Exercise goal:
Write out the data that follows exactly, keeping every picture out.

Records from a data source
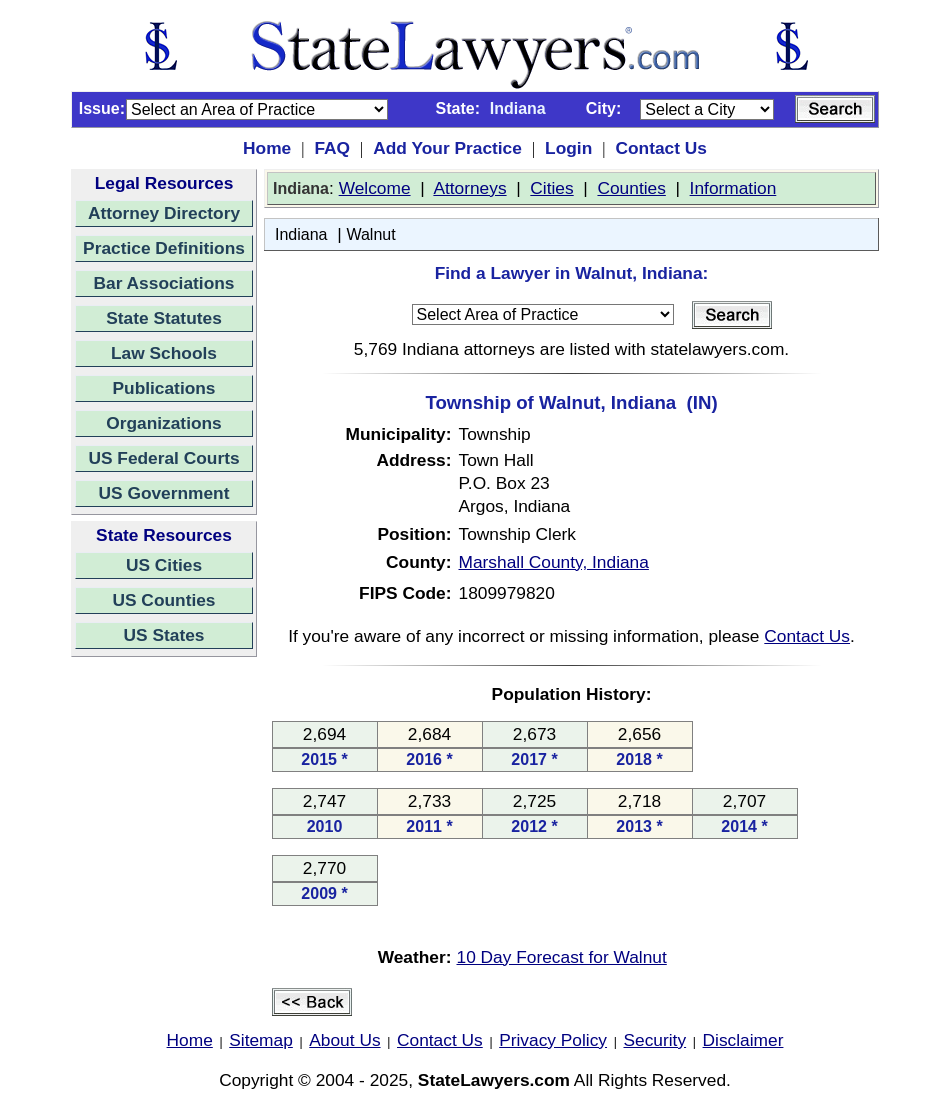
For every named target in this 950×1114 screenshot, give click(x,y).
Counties (631, 188)
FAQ (332, 148)
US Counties (163, 600)
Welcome (375, 188)
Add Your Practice (447, 148)
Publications (163, 388)
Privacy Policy (553, 1040)
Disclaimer (743, 1040)
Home (267, 148)
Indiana (301, 234)
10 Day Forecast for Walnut (562, 957)
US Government (164, 493)
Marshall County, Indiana (554, 562)
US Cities (164, 565)
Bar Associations (164, 283)
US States (164, 635)
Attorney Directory (164, 213)
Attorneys (469, 188)
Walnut (370, 234)
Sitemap (261, 1040)
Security (655, 1040)
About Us (344, 1040)
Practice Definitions (164, 248)
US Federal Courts (163, 458)
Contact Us (660, 148)
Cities (551, 188)
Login (568, 148)
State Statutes (164, 318)
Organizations (164, 423)
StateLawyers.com (494, 1080)
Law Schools (164, 353)
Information (733, 188)
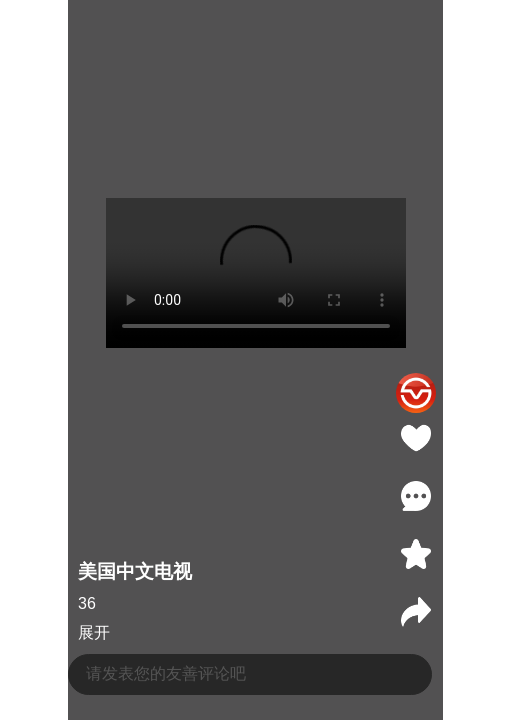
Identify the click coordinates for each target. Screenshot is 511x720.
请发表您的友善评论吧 (166, 673)
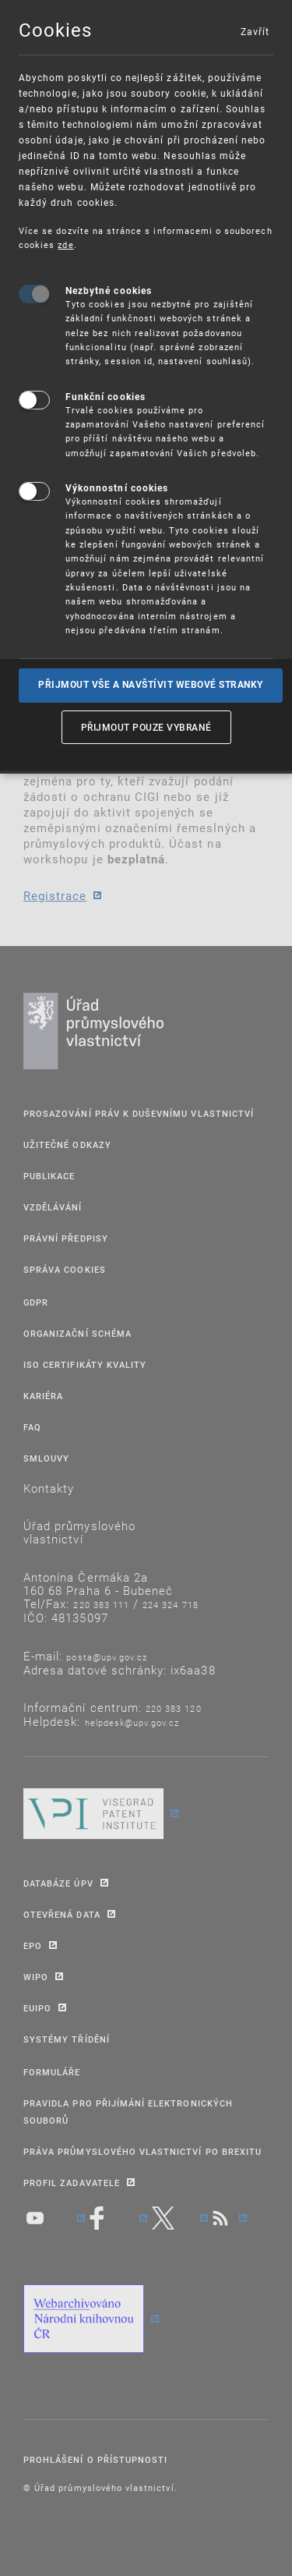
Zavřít (255, 31)
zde (65, 244)
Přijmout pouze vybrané (146, 727)
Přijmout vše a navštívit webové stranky (150, 684)
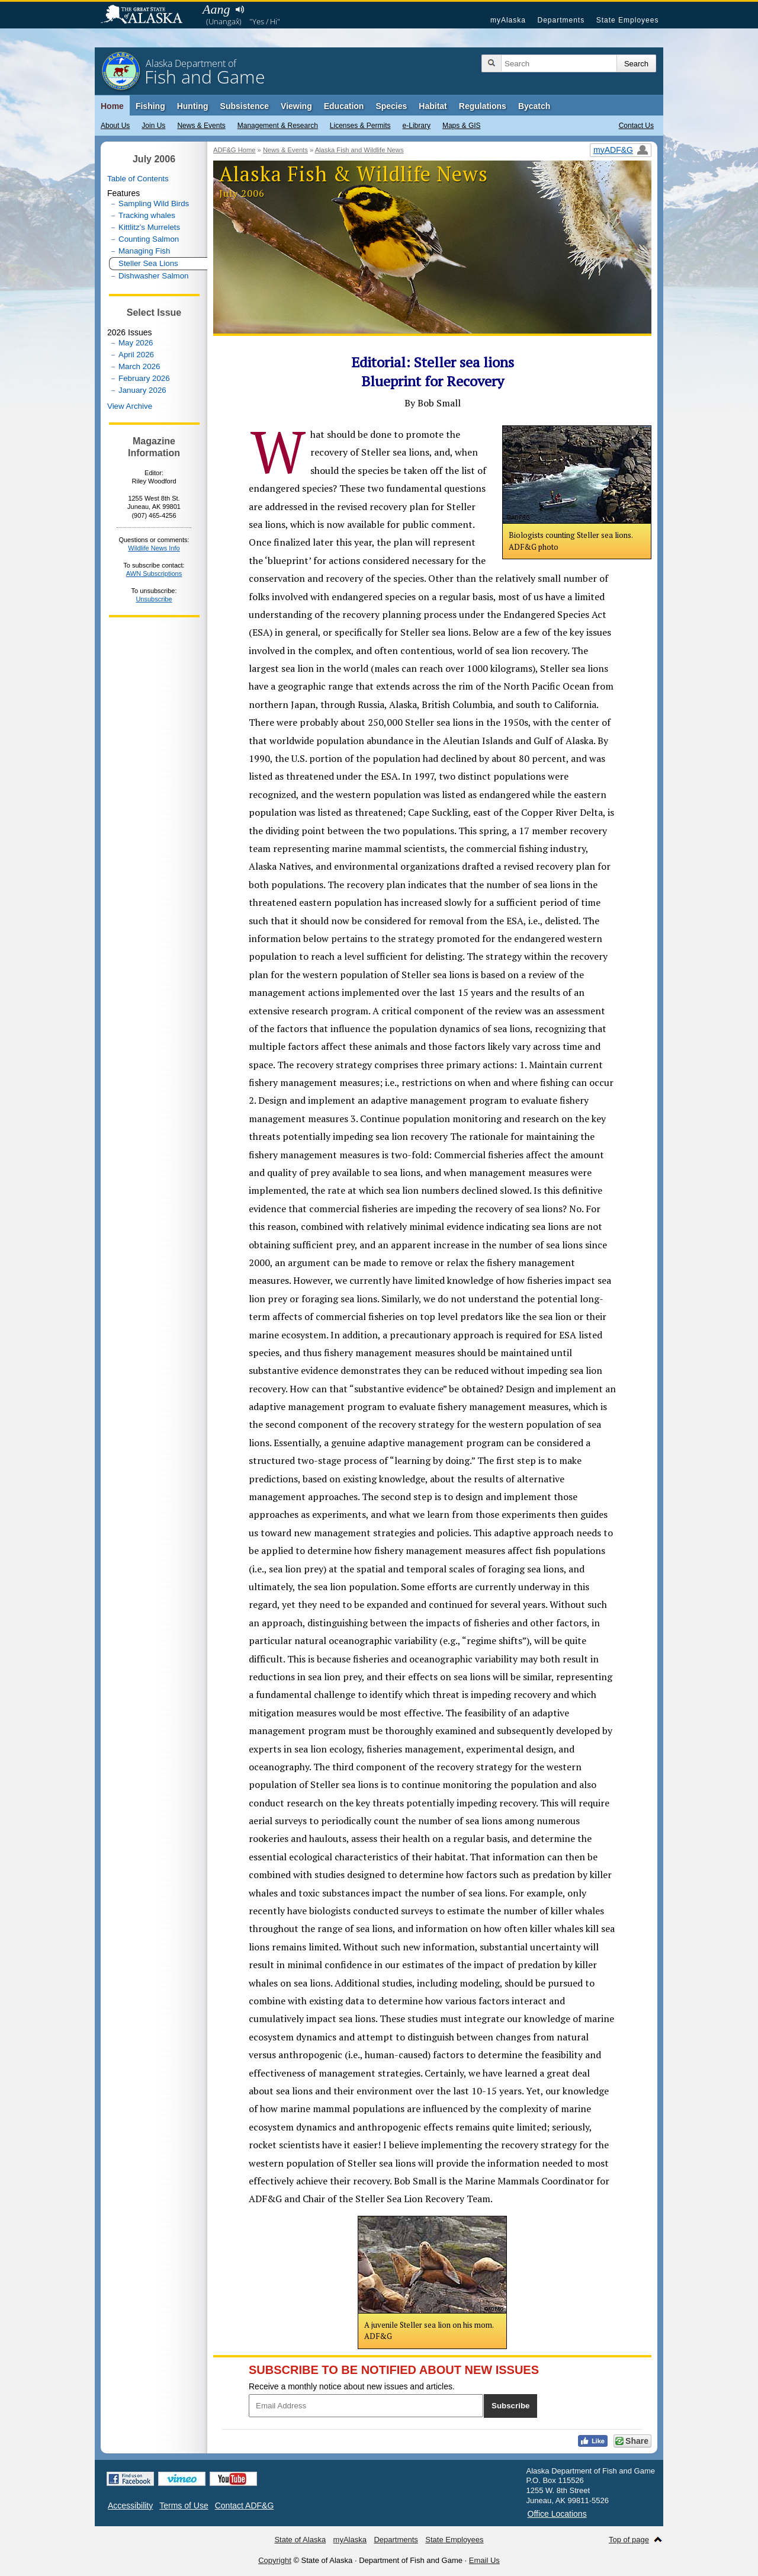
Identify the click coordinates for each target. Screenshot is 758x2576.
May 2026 (135, 342)
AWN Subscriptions (154, 573)
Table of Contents (138, 178)
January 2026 (142, 390)
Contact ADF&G (244, 2505)
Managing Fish (144, 250)
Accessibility (130, 2505)
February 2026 (144, 378)
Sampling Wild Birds (153, 203)
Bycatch (534, 106)
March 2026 (139, 366)
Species (391, 106)
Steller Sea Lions (148, 263)
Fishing (150, 106)
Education (344, 106)
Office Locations (557, 2514)
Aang (216, 9)
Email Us (484, 2560)
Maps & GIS (461, 125)
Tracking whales (146, 215)
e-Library (417, 125)
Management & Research (277, 125)
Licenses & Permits (360, 125)
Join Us (153, 125)
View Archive (129, 406)
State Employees (627, 20)
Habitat (433, 106)
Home (112, 106)
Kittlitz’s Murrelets (149, 227)
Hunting (192, 106)
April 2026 (136, 354)
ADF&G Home (234, 149)
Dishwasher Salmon (153, 275)
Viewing (296, 106)
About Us (115, 125)
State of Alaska (147, 15)
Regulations (482, 106)
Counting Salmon (148, 239)
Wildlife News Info (153, 548)
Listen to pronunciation (239, 9)
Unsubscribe (154, 599)
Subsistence (244, 106)
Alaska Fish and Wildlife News (359, 149)
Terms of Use (183, 2505)
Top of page (629, 2539)
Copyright (274, 2560)
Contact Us (636, 125)
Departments (560, 20)
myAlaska (508, 20)
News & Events (201, 125)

Answer box:
For every named target in this 950×1114 screenshot, give click(x,y).
Counties (631, 188)
FAQ (332, 148)
US Counties (163, 600)
Welcome (375, 188)
Add Your Practice (447, 148)
Publications (163, 388)
Privacy Policy (553, 1040)
Disclaimer (743, 1040)
Home (267, 148)
Indiana (301, 234)
10 Day Forecast for Walnut (562, 957)
US Government (164, 493)
Marshall County, Indiana (554, 562)
US Cities (164, 565)
Bar Associations (164, 283)
US States (164, 635)
Attorney Directory (164, 213)
Attorneys (469, 188)
Walnut (370, 234)
Sitemap (261, 1040)
Security (655, 1040)
About Us (344, 1040)
Practice Definitions (164, 248)
US Federal Courts (163, 458)
Contact Us (660, 148)
Cities (551, 188)
Login (568, 148)
State Statutes (164, 318)
Organizations (164, 423)
StateLawyers.com (494, 1080)
Law Schools (164, 353)
Information (733, 188)
Identify the click coordinates for each target. Screenshot is 511x720.
请发表您的友善评论吧 (166, 673)
Zavřít (255, 31)
zde (65, 244)
Přijmout pouze vybrané (146, 727)
Přijmout vše a navštívit webové stranky (150, 684)
Identify the click coordinates for each target. Screenshot is 758x2576.
May 2026 (135, 342)
AWN Subscriptions (154, 573)
Table of Contents (138, 178)
January 2026 (142, 390)
Contact ADF&G (244, 2505)
Managing Fish (144, 250)
Accessibility (130, 2505)
February 2026 (144, 378)
Sampling Wild Birds (153, 203)
Bycatch (534, 106)
March 2026 (139, 366)
Species (391, 106)
Steller Sea Lions (148, 263)
Fishing (150, 106)
Education (344, 106)
Office Locations (557, 2514)
Aang (216, 9)
Email Us (484, 2560)
Maps & GIS (461, 125)
Tracking whales (146, 215)
e-Library (417, 125)
Management & Research (277, 125)
Licenses & Permits (360, 125)
Join Us (153, 125)
View Archive (129, 406)
State Employees (627, 20)
Habitat (433, 106)
Home (112, 106)
Kittlitz’s Murrelets (149, 227)
Hunting (192, 106)
April 2026 (136, 354)
ADF&G Home (234, 149)
Dishwasher Salmon (153, 275)
Viewing (296, 106)
About Us (115, 125)
State of Alaska (147, 15)
Regulations (482, 106)
Counting Salmon (148, 239)
Wildlife News Info (153, 548)
Listen to pronunciation (239, 9)
Unsubscribe (154, 599)
Subsistence (244, 106)
Alaska Fish and Wildlife News (359, 149)
Terms of Use (183, 2505)
Top of page (629, 2539)
Copyright (274, 2560)
Contact Us (636, 125)
Departments (560, 20)
myAlaska (508, 20)
News & Events (201, 125)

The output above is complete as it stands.